By Freddie Ulan, DC, CCN

One of the methods that have been used to discredit nutritional therapy is based on the concept—which is false—of testing isolates. For example, I know that in order to restore someone’s health you have to improve their overall nutritional intake, there has to be a certain balance. And depending on their condition, you might have to emphasize one aspect of nutrition over another to get them over the hump.

It’s well known that Vitamin E, when it’s part of a good diet, especially if it’s the whole E complex, has a tremendously beneficial effect. For example: on lung tissue. It also has a tremendously beneficial effect on sex organs and on sexual health, on just the function of your endocrine system. Same thing with Vitamin A: very, very important for the health of respiratory tissue. But in the absence of other nutrients or using only one part of the Vitamin A Complex—it doesn’t work.

We have seen over and over and over again, in the attempt to dissuade people from looking into and relying on nutritional therapies, the use of studies done with one isolate of a vitamin.

For example, Vitamin C. Through misdefinition it’s said that Vitamin C is ascorbic acid. If you didn’t know better, you’d probably think, “Oh, Vitamin C, that’s ascorbic acid.” No. That’s not Vitamin C. Vitamin C is a complex of vital nutrients including enzymes and minerals that are protected from oxidation, protected from destruction, by a shell. Each of these very complex molecules is protected by an antioxidant shell that protects it from being destroyed and that antioxidant shell is called ascorbic acid.

Now, once you remove the ascorbic acid from that shell, the rest of it practically disintegrates. So, you can’t replicate in a factory or laboratory the full Vitamin C Complex. All they can get out of it is the ascorbic acid. So, they say ascorbic acid is Vitamin C. It’s not.

Now, they do an experiment to show you what happens when people take large amounts of ascorbic acid, and guess what? It doesn’t cure the scurvy!

Everybody knows the old “Limeys”, you know, the British Navy. These guys were suffering from a disease called scurvy which they cured by doing what? Bringing barrel loads of ascorbic acid onto the ship? No. They brought limes and lemons and oranges, which had the full C complex in them.

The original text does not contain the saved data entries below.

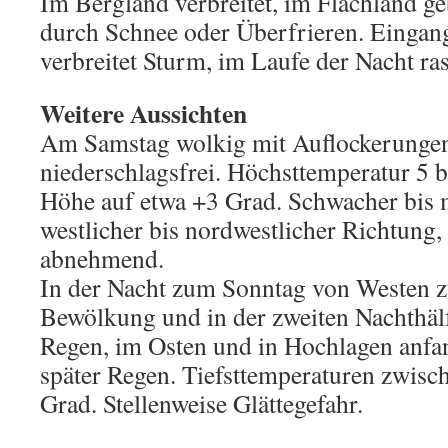
Im Bergland verbreitet, im Flachland ge
durch Schnee oder Überfrieren. Eingan
verbreitet Sturm, im Laufe der Nacht ra
Weitere Aussichten
Am Samstag wolkig mit Auflockerunge
niederschlagsfrei. Höchsttemperatur 5 b
Höhe auf etwa +3 Grad. Schwacher bis
westlicher bis nordwestlicher Richtung
abnehmend.
In der Nacht zum Sonntag von Westen
Bewölkung und in der zweiten Nachthälf
Regen, im Osten und in Hochlagen anfa
später Regen. Tiefsttemperaturen zwisc
Grad. Stellenweise Glättegefahr.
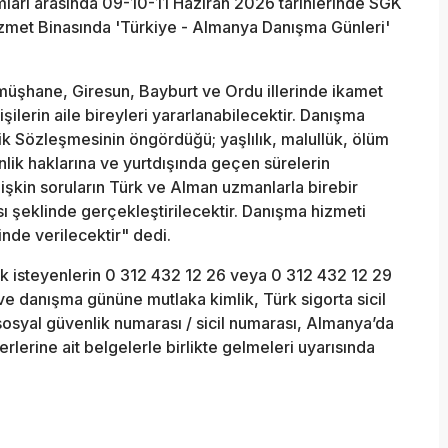
mları arasında 09-10-11 Haziran 2026 tarihlerinde SGK
zmet Binasında 'Türkiye - Almanya Danışma Günleri'
üşhane, Giresun, Bayburt ve Ordu illerinde ikamet
şilerin aile bireyleri yararlanabilecektir. Danışma
k Sözleşmesinin öngördüğü; yaşlılık, malullük, ölüm
nlik haklarına ve yurtdışında geçen sürelerin
işkin soruların Türk ve Alman uzmanlarla birebir
 şeklinde gerçekleştirilecektir. Danışma hizmeti
nde verilecektir" dedi.
 isteyenlerin 0 312 432 12 26 veya 0 312 432 12 29
ve danışma gününe mutlaka kimlik, Türk sigorta sicil
sosyal güvenlik numarası / sicil numarası, Almanya’da
lerine ait belgelerle birlikte gelmeleri uyarısında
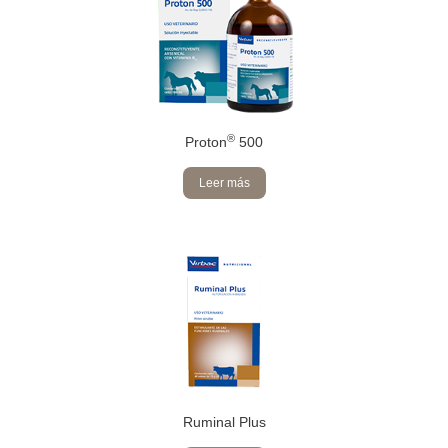
®
Proton
500
Leer más
Ruminal Plus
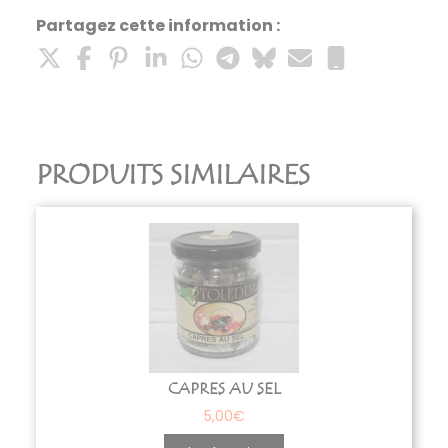
Partagez cette information :
PRODUITS SIMILAIRES
CAPRES AU SEL
5,00
€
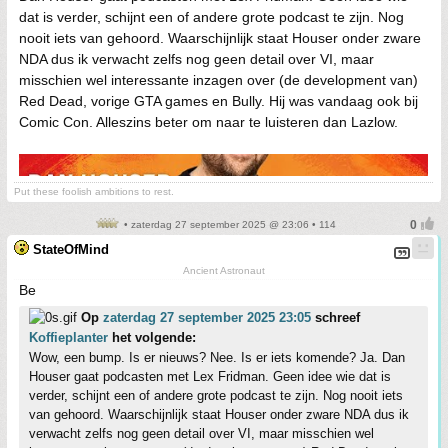
dat is verder, schijnt een of andere grote podcast te zijn. Nog
nooit iets van gehoord. Waarschijnlijk staat Houser onder zware
NDA dus ik verwacht zelfs nog geen detail over VI, maar
misschien wel interessante inzagen over (de development van)
Red Dead, vorige GTA games en Bully. Hij was vandaag ook bij
Comic Con. Alleszins beter om naar te luisteren dan Lazlow.
Put these foolish ambitions to rest.
• zaterdag 27 september 2025 @ 23:06 • 114
StateOfMind
Ancient Astronaut
Be
Op
zaterdag 27 september 2025 23:05
schreef
Koffieplanter
het volgende:
Wow, een bump. Is er nieuws? Nee. Is er iets komende? Ja. Dan
Houser gaat podcasten met Lex Fridman. Geen idee wie dat is
verder, schijnt een of andere grote podcast te zijn. Nog nooit iets
van gehoord. Waarschijnlijk staat Houser onder zware NDA dus ik
verwacht zelfs nog geen detail over VI, maar misschien wel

And you could take somebody who was developing scurvy, which is a disease where the capillaries break down and parts of the body literally start deteriorating and you get broken capillaries. It happens in the eyes, you get what they call wet retinitis, kidneys start bleeding, internal organs start bleeding; this is a breakdown of the tissue from losing the full Vitamin C Complex.

So, they say, “Well, we’re going to prove to you that vitamins aren’t the cure.” So, they take one part of the Vitamin C Complex, give that to people, and it doesn’t cure their scurvy. So, now, Vitamin C no longer cures scurvy. No. That’s not Vitamin C.